1-77章 魔法交流会その21
「第2試合。勝者はルーク!!」
あまりの一方的な試合展開に会場中は異様な気配に包まれていた。無論それは魔法を使える者同士の戦い、勝負は拮抗するかと思われたが、結果としては一瞬でかたが付いた。マリンはしばらくボーっとその場で立ち尽くしていたが、やがてそのまま歩き出すと、人混みをかき分けて俺たちのほうまでやってくる。
「マリンちゃん、顔!!」
落ち込んだ表情のマリンの横顔には薄く切れたのか、マリンのの健康的な肌を伝うように血が流れていた。ペティーが咄嗟に治癒魔法を使おうとする手をマリンは制止した。マリンは右手で傷口を触り、手についた血をじっと眺めた。
「これくらいなら平気。それよりも...」
マリンは俺の肩をつかむと、ぐっと自分のほうに引き寄せ、耳元で、
「あいつの魔法技術は普通じゃない。あいつは間違いなくあたしを殺す気でやりに来てた。あたしが生きてるのはあいつの気まぐれか、リックさんの前だったからかもね。それに、あいつはあたしと戦うよりもまず、魔力人形を探していた。あいつには、あたしなんて眼中になかった」
そう言うと、今度は俺の肩を突き飛ばして自分の右手を腰に当てる。
「あんたがあいつと当たるとしたら決勝になるわね。それまで対策立てないとあいつにすぐやられるわよ」
そう言い残すとマリンは俺たちと別れて、どこかへと言ってしまった。ここには再び俺とペティーの二人だけになってしまった。
「マリンちゃん。大丈夫かな...」
「あいつなら大丈夫だろう。何事も楽観的ですぐに切替のできる奴だ。それに...」
俺は3人での特訓の日々を回想した。
「さすがに相手が悪すぎた。マリンが弱いだけじゃないよ」
「それじゃあ...」
ペティーは俺の顔を間近で覗き込んだ。俺は気持ち腰を後ろにそらしてペティーのことを避けてしまった。
「ルーク君になんであんなに魔法が上手なのか聞きにいかない?」
と突拍子もない提案をしてくる。しかし、
「い、いやあいつに話しかけるのはちょっと怖いというか、それにあいつどこにいるかわからないし、」
というのも、ルークはマリンとの勝負が終わるや否や、すぐに会場を立ち去りどこかへ行ってしまった。自由気ままで、猫のようにどこかへ行ってしまう彼が今どこにいるかなんてどこにもわからない。

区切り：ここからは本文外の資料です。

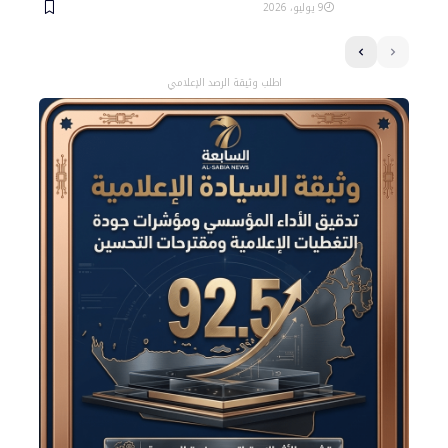
9 يوليو، 2026
اطلب وثيقة الرصد الإعلامي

「それもそっか。私、ルーク君と魔法のお話したかったなー」
「天才同士ひかれあうものがあるんだな...」
ペティーはすこぶる残念そうにしていたが、実際彼の居場所がわからないのも事実だったため、ペティーもこれ以上何も言わなかった。この後は魔法の初心者の子同士の対決が終わったらいよいよ準決勝となる。俺も他人のことを心配している場合ではない。
「おーい、ちょっと待てー!」
上空から何やら聞き覚えのある声が聞こえてくる。その声の主は茶色にワックスがコーディングされたような上品な杖を箒代わりにして、俺たちの近くに舞い降りた。そいつは俺たちがよく知る人物であった。
「ライアー...」
天空から華麗に登場したライアーは上空で乱れた髪を、胸ポケットに入れてある櫛を使って優雅に整える。
「誰の許可を取ってこの大会を開いているんだ。今からこの僕もこの大会に参加させてもらう!」
堂々とそう宣言したライアーに俺は困惑と警戒の構えを見せた。ペティーが俺の袖をつかむ力が少し強くなった気がした。